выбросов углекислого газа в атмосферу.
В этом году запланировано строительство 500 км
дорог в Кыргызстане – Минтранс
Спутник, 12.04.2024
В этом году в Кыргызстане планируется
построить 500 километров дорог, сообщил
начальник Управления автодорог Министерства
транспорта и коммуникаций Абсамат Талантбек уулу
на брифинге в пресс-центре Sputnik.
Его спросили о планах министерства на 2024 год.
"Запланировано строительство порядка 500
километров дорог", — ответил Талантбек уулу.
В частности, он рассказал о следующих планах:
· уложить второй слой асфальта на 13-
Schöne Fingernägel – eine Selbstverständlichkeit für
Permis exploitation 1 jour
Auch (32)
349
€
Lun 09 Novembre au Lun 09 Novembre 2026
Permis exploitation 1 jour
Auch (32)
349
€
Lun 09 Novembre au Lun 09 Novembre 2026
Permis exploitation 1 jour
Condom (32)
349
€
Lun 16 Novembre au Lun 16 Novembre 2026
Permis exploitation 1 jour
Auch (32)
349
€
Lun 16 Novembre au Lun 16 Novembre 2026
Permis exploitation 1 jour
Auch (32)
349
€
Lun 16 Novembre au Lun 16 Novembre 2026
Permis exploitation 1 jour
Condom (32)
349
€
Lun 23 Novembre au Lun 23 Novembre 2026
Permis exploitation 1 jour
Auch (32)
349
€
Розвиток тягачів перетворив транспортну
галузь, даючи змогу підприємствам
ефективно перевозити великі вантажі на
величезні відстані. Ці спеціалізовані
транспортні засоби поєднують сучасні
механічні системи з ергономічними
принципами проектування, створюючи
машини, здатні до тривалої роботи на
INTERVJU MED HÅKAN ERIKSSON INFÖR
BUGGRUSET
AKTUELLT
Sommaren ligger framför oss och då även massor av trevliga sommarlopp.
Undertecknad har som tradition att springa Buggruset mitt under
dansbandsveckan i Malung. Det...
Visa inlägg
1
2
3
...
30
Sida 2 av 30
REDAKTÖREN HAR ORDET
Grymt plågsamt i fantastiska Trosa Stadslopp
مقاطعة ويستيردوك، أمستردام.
======
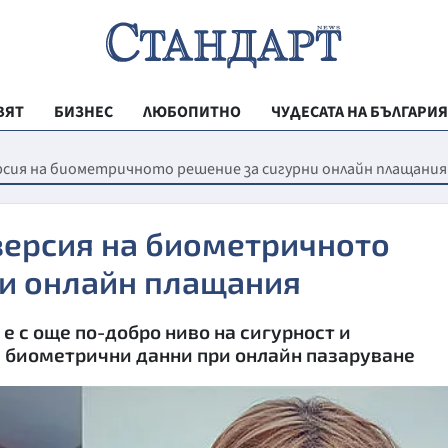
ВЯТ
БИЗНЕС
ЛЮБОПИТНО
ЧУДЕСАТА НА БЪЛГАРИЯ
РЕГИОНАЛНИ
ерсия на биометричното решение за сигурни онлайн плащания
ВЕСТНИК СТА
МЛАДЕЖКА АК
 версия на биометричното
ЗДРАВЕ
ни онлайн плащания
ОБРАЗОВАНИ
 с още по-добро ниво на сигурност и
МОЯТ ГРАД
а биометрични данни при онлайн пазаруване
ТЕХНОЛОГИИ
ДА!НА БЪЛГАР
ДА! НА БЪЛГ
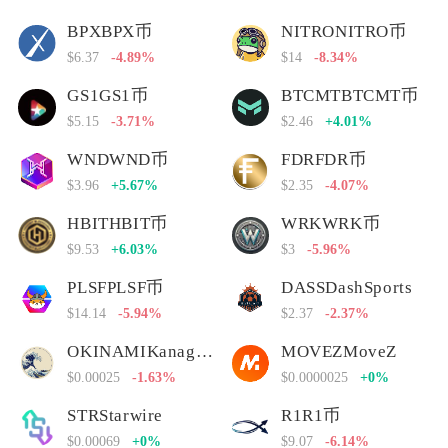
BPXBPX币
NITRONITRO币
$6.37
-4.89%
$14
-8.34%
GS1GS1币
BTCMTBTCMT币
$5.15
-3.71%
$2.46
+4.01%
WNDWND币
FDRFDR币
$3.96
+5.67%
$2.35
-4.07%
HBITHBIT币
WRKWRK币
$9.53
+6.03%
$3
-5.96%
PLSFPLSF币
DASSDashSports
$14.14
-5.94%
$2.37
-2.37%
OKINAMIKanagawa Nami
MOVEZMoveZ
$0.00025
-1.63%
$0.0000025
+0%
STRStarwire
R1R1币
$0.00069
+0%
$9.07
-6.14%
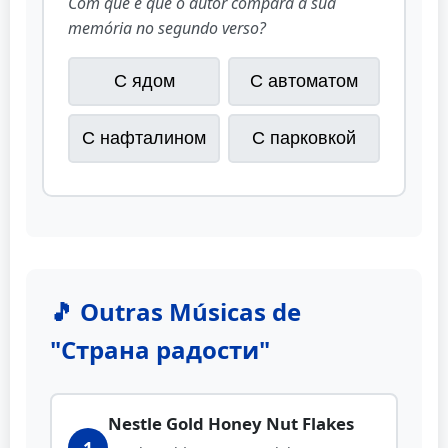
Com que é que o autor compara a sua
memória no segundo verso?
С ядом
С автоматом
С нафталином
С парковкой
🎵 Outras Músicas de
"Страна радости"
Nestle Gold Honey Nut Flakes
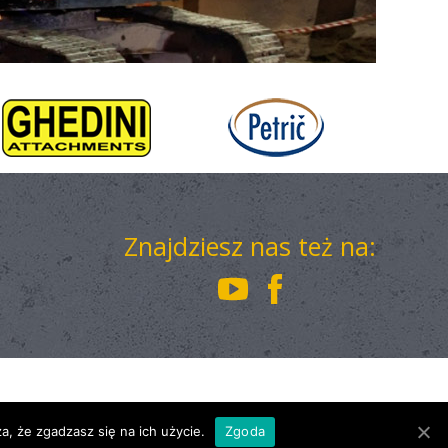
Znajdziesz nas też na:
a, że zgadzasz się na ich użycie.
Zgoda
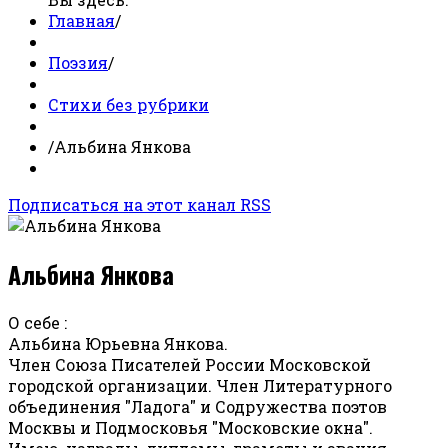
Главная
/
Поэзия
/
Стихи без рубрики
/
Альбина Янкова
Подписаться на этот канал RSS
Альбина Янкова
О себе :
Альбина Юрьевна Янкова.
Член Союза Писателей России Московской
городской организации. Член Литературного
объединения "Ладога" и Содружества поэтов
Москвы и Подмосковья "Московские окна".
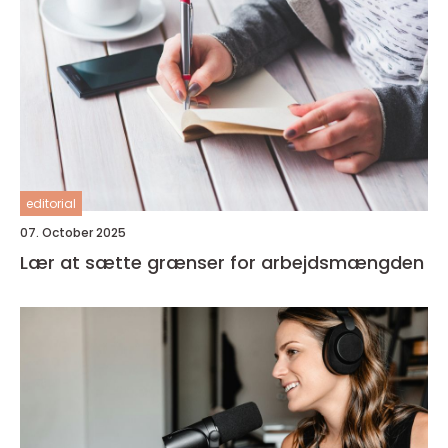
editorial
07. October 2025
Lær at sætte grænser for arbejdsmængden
======
Show every line from the entries above in which "планах" appears.

Answer space —
Его спросили о планах министерства на 2024 год.
В частности, он рассказал о следующих планах:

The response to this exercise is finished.